351st Bombardment Group at Polebrook

Most Decorated B-17 Pilots in WWII - A History

 

 

 

 

 

 

 

"Yesterday, Dec. 7th , a date that will live in infamy, forces of the Japanese Navy attacked Pearl Harbor... " Pres. Franklin D Roosevelt

 

AIRCRAFT & PILOT NUMBERS in WWII

In six brief years over 299,000 aircraft were manufactured in the US.

According to Air Command; “To man these aircraft the USAAF trained 193,440 pilots and washed out another 124,000 from 1 July 1939 to 31 Aug. 1945 while training 400,000 aircrew to man the bombers and transports with bombardiers, navigators, gunners flight engineers and other specialists.” The war began a revolution in the training of USAAF airmen.

 

Founding of the 351st Bombardment Group

On Tuesday Nov. 24, 1942 at Geiger Field just outside Spokane,WA the 351stBG(H) consisting of four air Squadrons was officially formed. At Polebrook, the Rothchild country estate in Northhampshire, the 351st base unit was to be comprised of the 508th, 509th, 510th and 511th Squadrons; each with a complement of 72 B-17s (plus hacks and spares). With aircrew and support personnel the station had an estimated strength of 7,900 personnel.

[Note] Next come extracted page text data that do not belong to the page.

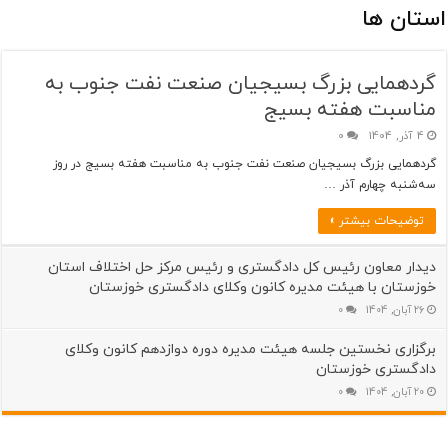
استان ها
گردهمایی بزرگ بسیجیان صنعت نفت جنوب به
مناسبت هفته بسیج
4 آذر, 1404
0
گردهمایی بزرگ بسیجیان صنعت نفت جنوب به مناسبت هفته بسیج در روز
سه‌شنبه چهارم آذر …
توضیحات بیشتر »
دیدار معاون رئیس کل دادگستری و رئیس مرکز حل اختلاف استان
خوزستان با هیئت مدیره کانون وکلای دادگستری خوزستان
26 آبان, 1404
0
برگزاری نخستین جلسه هیئت مدیره دوره دوازدهم کانون وکلای
دادگستری خوزستان
20 آبان, 1404
0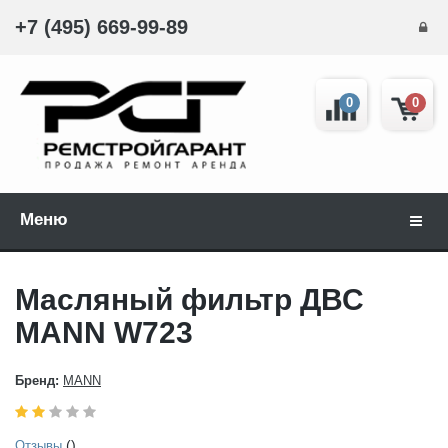
+7 (495) 669-99-89
0
0
Меню
Навиг
Масляный фильтр ДВС
MANN W723
Бренд:
MANN
()
Отзывы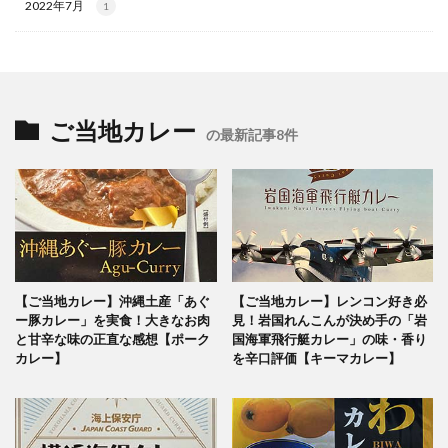
2022年7月
1
ご当地カレー
の最新記事8件
【ご当地カレー】沖縄土産「あぐ
【ご当地カレー】レンコン好き必
ー豚カレー」を実食！大きなお肉
見！岩国れんこんが決め手の「岩
と甘辛な味の正直な感想【ポーク
国海軍飛行艇カレー」の味・香り
カレー】
を辛口評価【キーマカレー】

Dec. 28th 1942: Flying conditions in Washington were unsuitable for a heavy training schedule. After a short stay at Geiger Field the 351st entrained for Biggs Field (El Paso), Texas arriving Jan. 2, 1942 to conduct round-the-clock combat flight training.

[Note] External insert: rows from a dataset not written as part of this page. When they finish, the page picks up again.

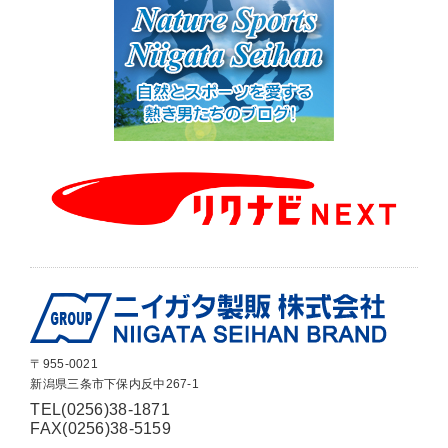
〒955-0021
新潟県三条市下保内反中267-1
TEL(0256)38-1871
FAX(0256)38-5159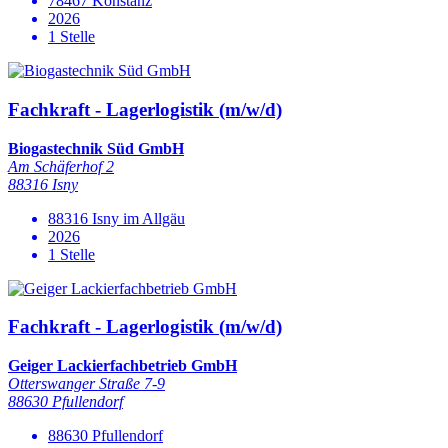
78467 Konstanz
2026
1 Stelle
Fachkraft - Lagerlogistik (m/w/d)
Biogastechnik Süd GmbH
Am Schäferhof 2
88316 Isny
88316 Isny im Allgäu
2026
1 Stelle
Fachkraft - Lagerlogistik (m/w/d)
Geiger Lackierfachbetrieb GmbH
Otterswanger Straße 7-9
88630 Pfullendorf
88630 Pfullendorf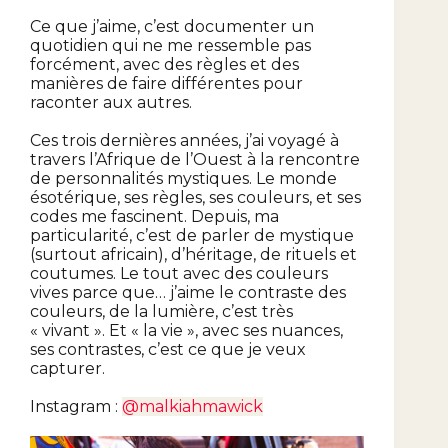
Ce que j’aime, c’est documenter un
quotidien qui ne me ressemble pas
forcément, avec des règles et des
manières de faire différentes pour
raconter aux autres.
Ces trois dernières années, j’ai voyagé à
travers l’Afrique de l’Ouest à la rencontre
de personnalités mystiques. Le monde
ésotérique, ses règles, ses couleurs, et ses
codes me fascinent. Depuis, ma
particularité, c’est de parler de mystique
(surtout africain), d’héritage, de rituels et
coutumes. Le tout avec des couleurs
vives parce que… j’aime le contraste des
couleurs, de la lumière, c’est très
« vivant ». Et « la vie », avec ses nuances,
ses contrastes, c’est ce que je veux
capturer.
Instagram :
@
malkiahmawick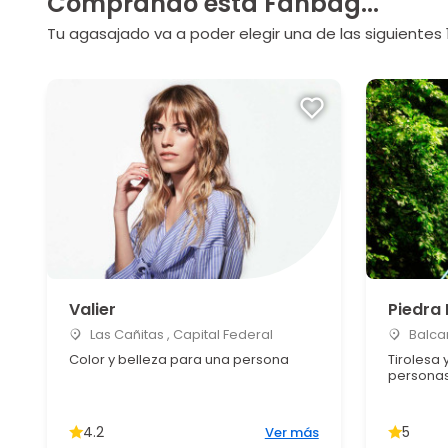
Comprando esta Fanbag...
Tu agasajado va a poder elegir una de las siguientes 
Valier
Piedra
Las Cañitas , Capital Federal
Balcar
Color y belleza para una persona
Tirolesa
persona
4.2
5
Ver más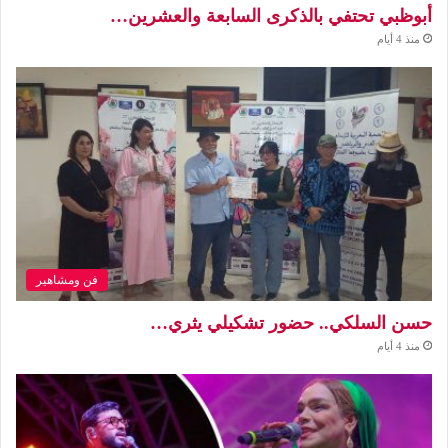
أبوظبي تحتفي بالذكرى السابعة والعشرين…
منذ 4 أيام
فن ومشاهير
حسن السلكي.. حضور تشكيلي يثري…
منذ 4 أيام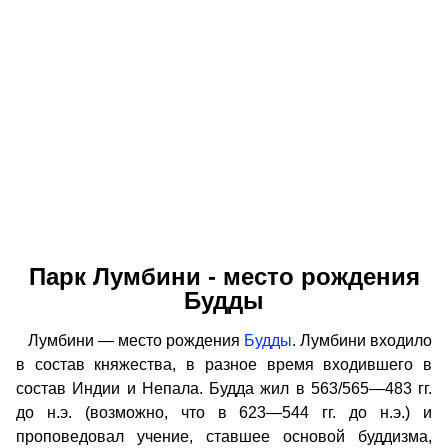
Парк Лумбини - место рождения
Будды
Лумбини — место рождения
Будды
. Лумбини входило
в состав княжества, в разное время входившего в
состав Индии и Непала. Будда жил в 563/565—483 гг.
до н.э. (возможно, что в 623—544 гг. до н.э.) и
проповедовал учение, ставшее основой буддизма,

The Air Echelon of the 351st BG began to ship overseas on April 1st 1943 transiting through Kearney Air Base, NE.

Officially Station 110 was activated April 15, 1943. B-17s, station hacks and key support personnel were ferried from Pueblo,CO. AAF through Presque Isle & Dow Field in Maine to Gander Lake, Labrador then flown to Prestwick, Scotland and finally on to Polebrook. May 4th 1943 under secret orders Ground Echelon personnel went by troop ship departing from New York on the Queen Elizabeth. The 510th and their brethren were going in harm's way. May 13th the 351st flew its first combat mission but had to abort due to flight element separation.

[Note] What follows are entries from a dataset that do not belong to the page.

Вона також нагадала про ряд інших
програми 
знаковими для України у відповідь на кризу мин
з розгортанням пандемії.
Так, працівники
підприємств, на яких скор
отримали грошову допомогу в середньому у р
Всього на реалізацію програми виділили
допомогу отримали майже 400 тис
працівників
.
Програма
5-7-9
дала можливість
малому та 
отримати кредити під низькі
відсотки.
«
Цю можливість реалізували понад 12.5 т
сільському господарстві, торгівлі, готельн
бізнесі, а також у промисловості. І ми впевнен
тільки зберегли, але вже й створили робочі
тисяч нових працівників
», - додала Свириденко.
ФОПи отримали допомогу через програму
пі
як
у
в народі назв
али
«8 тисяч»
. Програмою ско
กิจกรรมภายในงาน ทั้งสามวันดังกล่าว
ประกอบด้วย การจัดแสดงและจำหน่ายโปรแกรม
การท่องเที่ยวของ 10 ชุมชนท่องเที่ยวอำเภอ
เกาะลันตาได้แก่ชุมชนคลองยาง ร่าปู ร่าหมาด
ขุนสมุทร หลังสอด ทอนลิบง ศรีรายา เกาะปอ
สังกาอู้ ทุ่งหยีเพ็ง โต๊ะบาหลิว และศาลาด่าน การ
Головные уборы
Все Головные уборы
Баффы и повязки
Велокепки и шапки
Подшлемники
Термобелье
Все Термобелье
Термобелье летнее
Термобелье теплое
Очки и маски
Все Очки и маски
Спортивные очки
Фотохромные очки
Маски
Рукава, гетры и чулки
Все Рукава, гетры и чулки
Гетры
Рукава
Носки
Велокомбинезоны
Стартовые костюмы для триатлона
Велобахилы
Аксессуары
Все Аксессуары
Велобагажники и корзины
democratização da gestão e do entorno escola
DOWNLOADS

510th Squadron "Triangle J"

 

510th Sqdrn Devil Patch 351st Tail Marking 351st in action over Germany

 

510th (TU- ) Commanders:
Cap. William R. Forsythe Nov. 24, 1942 - May 14, 1943 …POW (this was reported June 24th)
Maj. John R. Blaylock May 17, 1943 - Dec. 31, 1943 … KIA in raid on Cognac A/D
Maj. Leonard B. Roper Jan. 4, 1944 - Jul. 21, 1944
Lt. Col. Paul D. Wood Jul. 21, 1944 - Oct. 15, 1944
Maj. Leonard B. Roper Oct. 15, 1944 - Jan. 17, 1945
Maj. John D. Gorham Jnr. Jan. 17, 1945 - Aug. 28, 1945

(source: Air Force Historical Research Agency declassified unit diary)

 

 

Polebrook Ceremony June 28th 1943

All personnel turned out in Class A uniform for the official dedication cremony when the Royal Air Force turned over possession of Polebrook Station 110 to the 351st on June 28th. The Group was deactivated 28 Aug. 1945.

 

ETO Air War Expansion

Under the leadership of Gen. Hap Arnold and Gen. Jimmy Doolittle the 8th Air Force underwent vast and fundamental changes. By early 1942 the remote Southwestern US was transformed by bulldozers hard at work building air fields and training camps in what had been open range only months before.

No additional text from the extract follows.